** DATA SUPPLIED follows **

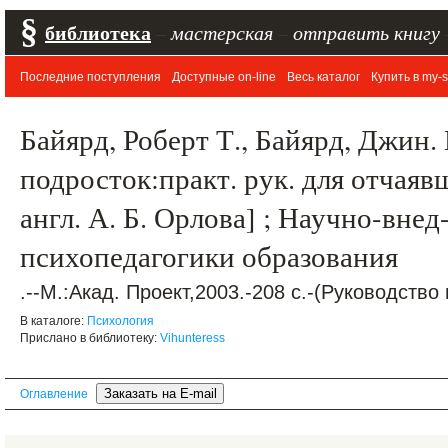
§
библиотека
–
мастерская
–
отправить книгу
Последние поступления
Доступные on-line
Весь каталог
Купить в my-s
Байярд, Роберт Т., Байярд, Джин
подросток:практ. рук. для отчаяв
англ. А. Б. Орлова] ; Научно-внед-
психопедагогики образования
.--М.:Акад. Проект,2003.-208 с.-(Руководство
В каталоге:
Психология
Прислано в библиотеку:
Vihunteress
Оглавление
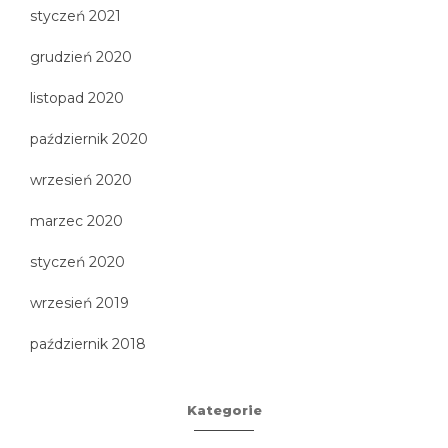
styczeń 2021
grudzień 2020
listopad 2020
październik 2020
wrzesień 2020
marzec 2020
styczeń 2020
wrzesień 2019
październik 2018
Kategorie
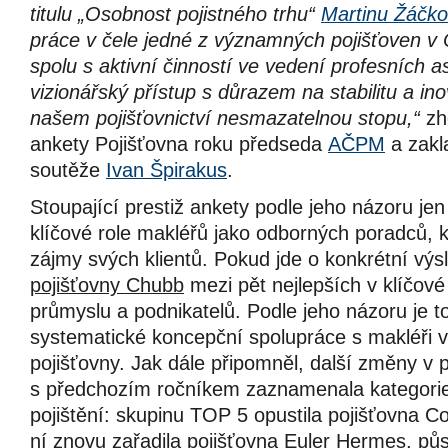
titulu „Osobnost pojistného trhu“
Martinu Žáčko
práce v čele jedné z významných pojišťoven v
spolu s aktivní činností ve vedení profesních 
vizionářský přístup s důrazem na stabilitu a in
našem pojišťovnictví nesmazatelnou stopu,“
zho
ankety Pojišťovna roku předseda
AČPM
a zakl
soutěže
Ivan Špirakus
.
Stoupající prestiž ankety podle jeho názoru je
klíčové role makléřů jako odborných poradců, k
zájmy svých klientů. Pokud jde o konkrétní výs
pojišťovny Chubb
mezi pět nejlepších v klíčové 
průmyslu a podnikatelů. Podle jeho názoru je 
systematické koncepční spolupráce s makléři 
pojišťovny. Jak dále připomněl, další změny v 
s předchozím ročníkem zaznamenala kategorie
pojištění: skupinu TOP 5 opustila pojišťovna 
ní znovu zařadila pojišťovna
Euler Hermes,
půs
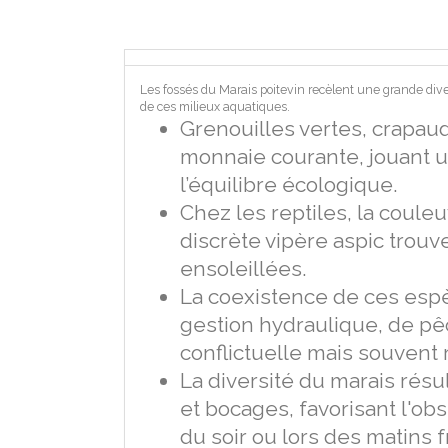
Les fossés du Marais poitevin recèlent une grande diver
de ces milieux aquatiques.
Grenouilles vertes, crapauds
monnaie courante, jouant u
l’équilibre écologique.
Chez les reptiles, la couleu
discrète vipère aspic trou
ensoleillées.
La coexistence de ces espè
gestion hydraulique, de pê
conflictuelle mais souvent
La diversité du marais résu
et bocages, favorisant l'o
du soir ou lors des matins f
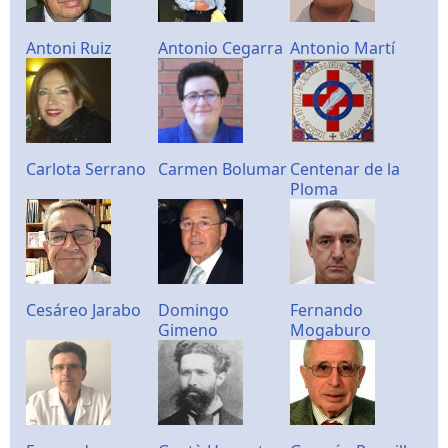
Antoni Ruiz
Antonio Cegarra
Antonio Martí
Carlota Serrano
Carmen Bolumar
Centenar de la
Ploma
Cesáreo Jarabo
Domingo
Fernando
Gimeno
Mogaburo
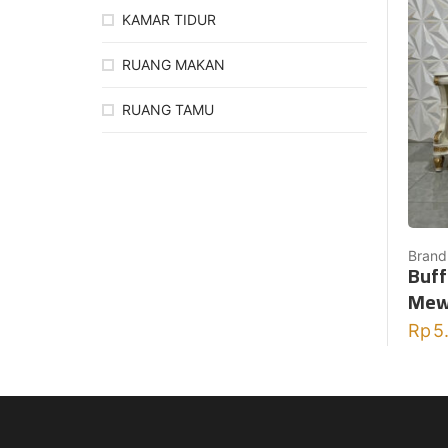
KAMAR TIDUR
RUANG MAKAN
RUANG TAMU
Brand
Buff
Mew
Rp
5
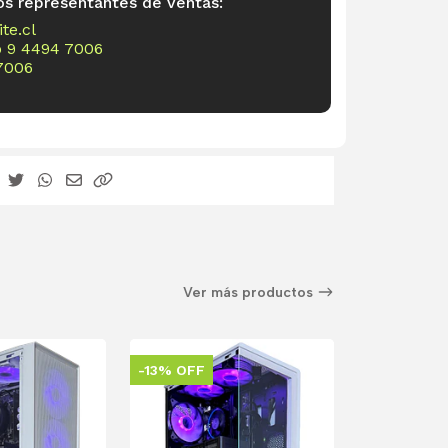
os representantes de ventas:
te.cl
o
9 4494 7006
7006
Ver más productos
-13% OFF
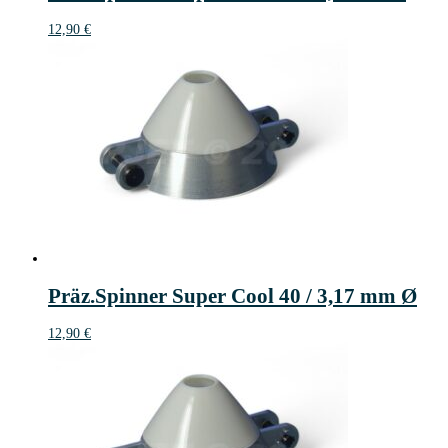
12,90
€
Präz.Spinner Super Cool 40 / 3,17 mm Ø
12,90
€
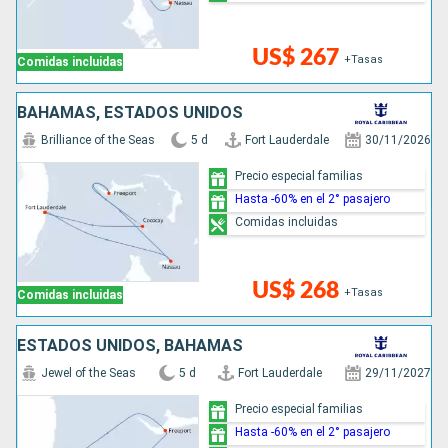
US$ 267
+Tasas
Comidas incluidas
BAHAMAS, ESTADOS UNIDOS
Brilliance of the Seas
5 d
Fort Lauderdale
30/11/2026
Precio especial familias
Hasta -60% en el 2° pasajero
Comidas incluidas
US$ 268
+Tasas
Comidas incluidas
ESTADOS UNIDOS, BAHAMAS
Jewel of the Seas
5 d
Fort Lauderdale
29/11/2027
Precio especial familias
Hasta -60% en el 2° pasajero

** End of DATA SUPPLIED **

Please show the lines of the material that contain the string "Seas".

Brilliance of the Seas
Jewel of the Seas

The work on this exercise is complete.